L'architecture abstraite que je recommande vivement est celle proposée par A. Balla dans son article (par ici) :
Balla, A. (2009). Designing pedagogical learning environment. International Journal of Advanced Science and Technology, 6, 1-14.
Cette architecture montre les sous-systèmes principaux d'une plate-forme e-Learning et les différentes interactions possibles entre eux.
Chaque sous-système peut être une simple implémentation ou bien une implémentation basée sur un modèle plus complexe. Une simple implémentation peut être une implémentation CRUD avec une vérification des données saisies. Dans ce cas, la plate-forme e-Learning est réduite à un Système d'Information Transactionnel. Cela peut donner de bons résultats mais il surcharge les utilisateurs qui doivent assurer des tâches additionnelles. Une implementation plus complexe peut faire appel à des techniques en Intelligence Artificielle ou en Web Sémantique pour automatiser des tâches ou bien pour fournir des outils qui assistent les utilisateurs durant leurs activités pédagogiques sur la plate-forme.
A titre d'exemple, le sous système "Learning History" qui représente le modèle de l'apprenant peut être simple ou bien complexe. Une simple implémentation peut être une sauvegarde des cours visités par l'apprenant. Les cours visités signifient l'état de progression de l'apprenant (tel que suggéré dans cet article). Il peut être un peu plus complexe; il peut sauvegarder d'autres informations telles que le nombres de visites, le temps passé sur chaque cours et les interaction effectuées durant sa visite à ce cours. Finalement, ce sous système peut utiliser une ontologie qui modélise les concept du domaine étudié et se concentre sur les concept acquis au lieu des cours visités. Une telle implémentation permettra d'étendre le champs de suivi en dehors même de la plate-forme pour obtenir une meilleure visibilité sur l'activité d'apprentissage en ligne de l'apprenant tel est le cas dans l'article suivant :
Khatraoui, M., Bousbia, N., & Balla, A. Aide à l’évaluation de la similarité sémantique entre un cours et les pages visitées par un apprenant dans une FOAD.
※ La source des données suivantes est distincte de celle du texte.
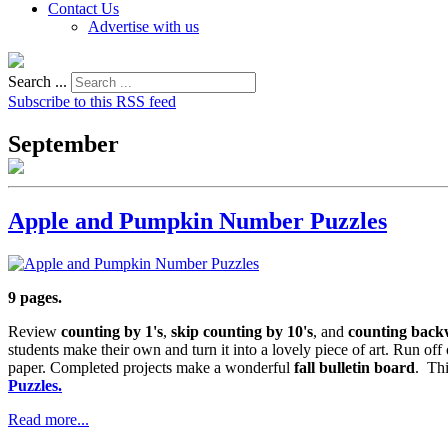
Contact Us
Advertise with us
Search ...
Subscribe to this RSS feed
September
Apple and Pumpkin Number Puzzles
9 pages.
Review
counting by 1's
,
skip counting by 10's
, and
counting back
students make their own and turn it into a lovely piece of art. Run off
paper. Completed projects make a wonderful
fall bulletin board
. Thi
Puzzles.
Read more...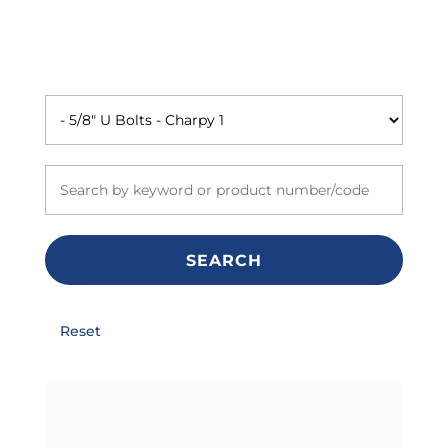
SEARCH
Reset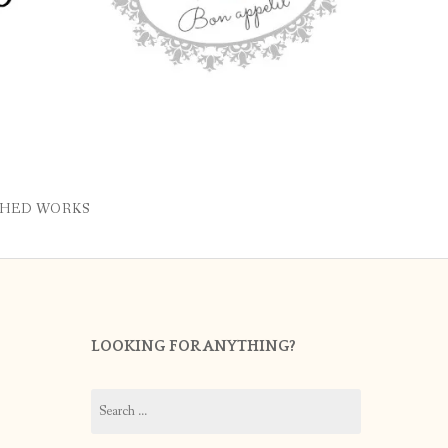
SHED WORKS
LOOKING FOR ANYTHING?
Search
for: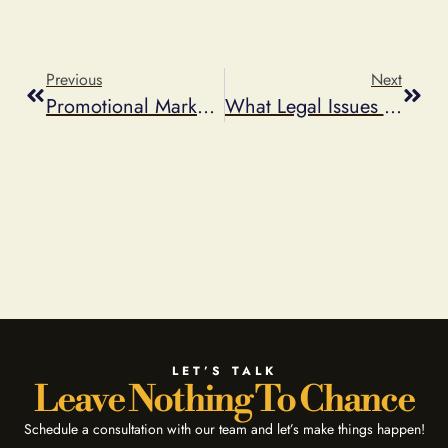
Previous
Next
Promotional Marketing And Trendsetters To Watch In 2013
What Legal Issues Come Up When Running A Sweepstakes Or A Contest?
LET’S TALK
Leave Nothing To Chance
Schedule a consultation with our team and let’s make things happen!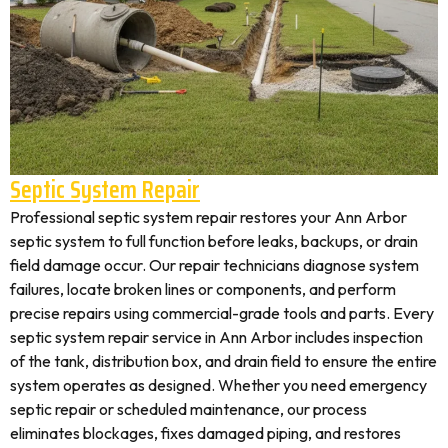
Septic System Repair
Professional septic system repair restores your Ann Arbor
septic system to full function before leaks, backups, or drain
field damage occur. Our repair technicians diagnose system
failures, locate broken lines or components, and perform
precise repairs using commercial-grade tools and parts. Every
septic system repair service in Ann Arbor includes inspection
of the tank, distribution box, and drain field to ensure the entire
system operates as designed. Whether you need emergency
septic repair or scheduled maintenance, our process
eliminates blockages, fixes damaged piping, and restores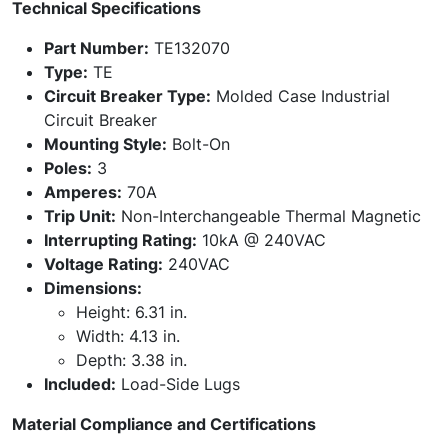
Technical Specifications
Part Number:
TE132070
Type:
TE
Circuit Breaker Type:
Molded Case Industrial
Circuit Breaker
Mounting Style:
Bolt-On
Poles:
3
Amperes:
70A
Trip Unit:
Non-Interchangeable Thermal Magnetic
Interrupting Rating:
10kA @ 240VAC
Voltage Rating:
240VAC
Dimensions:
Height: 6.31 in.
Width: 4.13 in.
Depth: 3.38 in.
Included:
Load-Side Lugs
Material Compliance and Certifications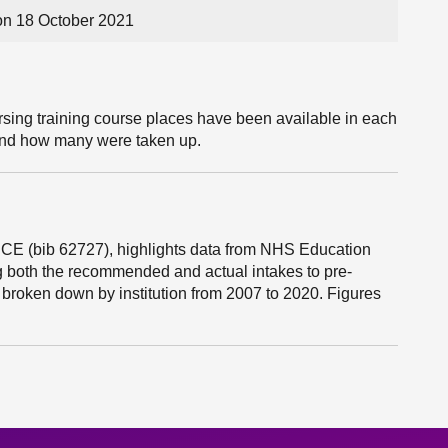
n 18 October 2021
ing training course places have been available in each
 and how many were taken up.
ICE (bib 62727), highlights data from NHS Education
 both the recommended and actual intakes to pre-
broken down by institution from 2007 to 2020. Figures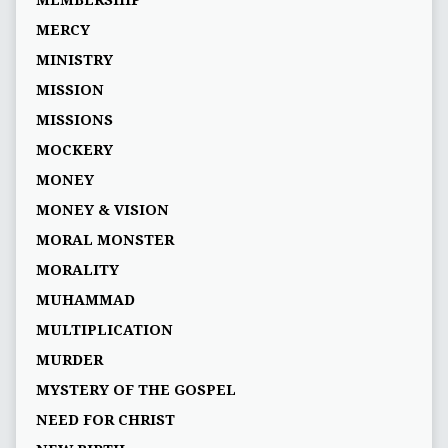
MEMBERSHIP
MERCY
MINISTRY
MISSION
MISSIONS
MOCKERY
MONEY
MONEY & VISION
MORAL MONSTER
MORALITY
MUHAMMAD
MULTIPLICATION
MURDER
MYSTERY OF THE GOSPEL
NEED FOR CHRIST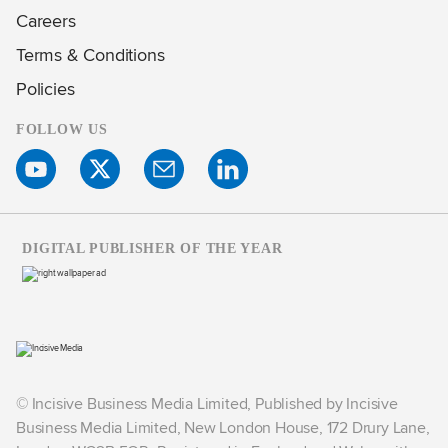
Careers
Terms & Conditions
Policies
FOLLOW US
DIGITAL PUBLISHER OF THE YEAR
© Incisive Business Media Limited, Published by Incisive
Business Media Limited, New London House, 172 Drury Lane,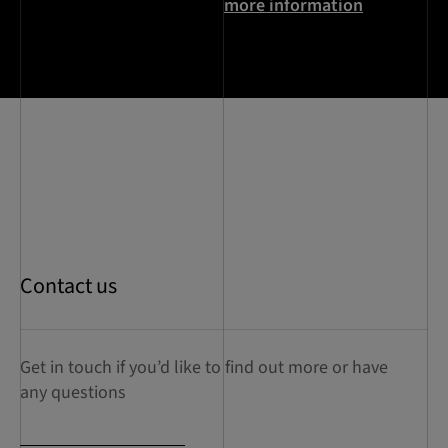
more information
Contact us
Get in touch if you’d like to find out more or have
any questions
(Disponible ici POUR LE MOMENT)
L'importance de cette architecture réside dans le fait qu'elle n'impose pas des modélisations pour les différents sous-systèmes. Cela permet aux chercheurs (et aux autres) de se concentrer sur une seule partie qui sera le cadre de leurs études en prenant pour les autres parties les modèles les plus simples et les plus génériques.
L'importance de cet article dépasse de loin l'architecture. En effet cet article s'intéresse aussi aux points suivants :
- Les avantages et les inconvénients du e-Learning,
- Les deux grandes écoles dans la conception des palteformes e-Learning,
- Les acteurs d'une plateforme e-Learning,
- Le processus à suivre pour la mise en oeuvre d'un cours en ligne.